Au-delà de l’histoire, qui ne fait que commencer, je souhaitais dire à quel point monsieur David Cormand, pauvre apparatchik de banlieue et néanmoins « patron » des Verts, me donne envie de dégueuler (voir, dans un autre genre, mon article précédent). Voici ce qu’il ose déclarer : « Il [Baupin] ne peut plus occuper cette fonction et doit en démissionner. Pour moi, c’est une évidence ». Ce qui est surtout évident, c’est que Cormand et sa clique, au premier rang de laquelle la reine Cécile Duflot, ont choisi de se comporter comme les voyous du Parti socialiste avec DSK. Silence, on tourne. Silence, on vend l’image d’un parti honnête, seul capable de « faire de la politique autrement ». Pour en coulisses se taire, et passer au point suivant de l’ordre du jour. J’exagère ? Je délire ? Voyons ensemble.

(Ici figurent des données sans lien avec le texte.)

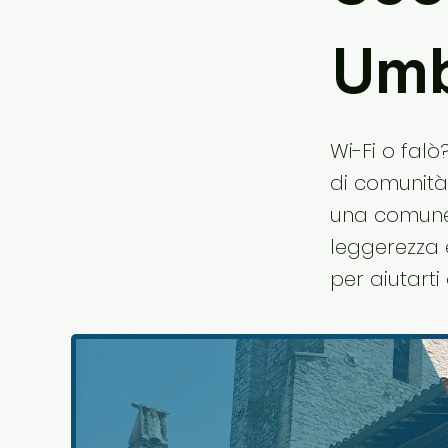
Umb
Wi-Fi o fal
di comunità
una comune i
leggerezza e
per aiutarti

Il y a en ligne un article signé Vanessa Jérome, dans le cadre du congrès de l’Association française de science politique (AFSP) tenu en 2013, il y a trois siècles. Et voici ce qu’on y lit page 11 (ici) « Les limites entre l’acceptable et l’inacceptable des violences ne semblent, chez Les Verts, pas plus claires ou plus simples qu’ailleurs. Elles disent souvent la difficulté à dénoncer les violences, les doutes et les ambiguïtés dans lesquels se trouvent celles et ceux qui se font pour devoir de garantir la préservation des intégrités et des statuts. La charge de la preuve incombe, ici encore, aux victimes. Et elle ne peut être convoquée qu’après décision de justice. C’est ce qui ressort, selon nous, de la comparaison de deux « affaires » chez Les Verts : celle, connue, médiatisée, jugée et finalement pardonnée de Stéphane Pocrain, et celle, citée par la rumeur mais jamais dénoncée, du harcèlement sexuel auquel se livrerait un élu depuis plusieurs années, et qui aurait même suscité l’intervention d’une dirigeante, proposant d’importantes sommes d’argent aux salariées du siège harcelées afin qu’elles ne déposent pas plainte.

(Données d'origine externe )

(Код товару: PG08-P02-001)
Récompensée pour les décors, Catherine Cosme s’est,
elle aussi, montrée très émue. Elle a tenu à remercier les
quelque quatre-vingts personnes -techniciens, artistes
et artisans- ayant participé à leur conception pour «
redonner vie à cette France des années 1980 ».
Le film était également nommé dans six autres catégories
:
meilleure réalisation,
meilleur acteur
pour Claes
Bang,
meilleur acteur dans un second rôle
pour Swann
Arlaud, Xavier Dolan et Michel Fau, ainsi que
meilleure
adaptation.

Un journaliste du Canard enchaîné enquête, dit-on dans le parti… Sorte de « DSK des Verts », cet élu semble bénéficier d’une forme de bienveillance, qui n’est pas sans rappeler celle dont bénéficie Dominique Strauss ».

Veut-elle parler de Baupin ? Je ne sais pas, même si tout l’indique. En revanche, ce qui est certain, c’est que de multiples signaux ont été adressés au fil des ans aux fiers chevaliers blancs qui tenaient de leurs mains immaculées le mouvement : Placé, Rugy, Cosse, Cormand et bien entendu Duflot, qui n’a strictement rien fait. Pourquoi donc, ami de la justice ? Mais parce que la politique – leur politique, à vrai dire -, c’est comme cela. La préparation hasardeuse d’une assemblée générale – ce qu’on appelle ailleurs un congrès – oblige à compter ses alliés. S’attaquer à un Baupin, qui a si longtemps incarné le centre – ou ventre mou, selon – aurait obligé à se poser d’autres questions. Aurait contraint à être quelqu’un(e) d’autre qu’un(e) pauvre arriviste parmi tant d’autres. Ce qui n’était en aucun cas prévu au programme. D’où cette désastreuse poltronnerie. D’où cet affligeant grand-guignol où l’art suprême consiste à ne pas prendre un coup de bâton dans l’arène médiatique où ces bouffons finiront bien par disparaître.

Les sociétés humaines se disloquent, ces grands personnages montrent leur beau visage.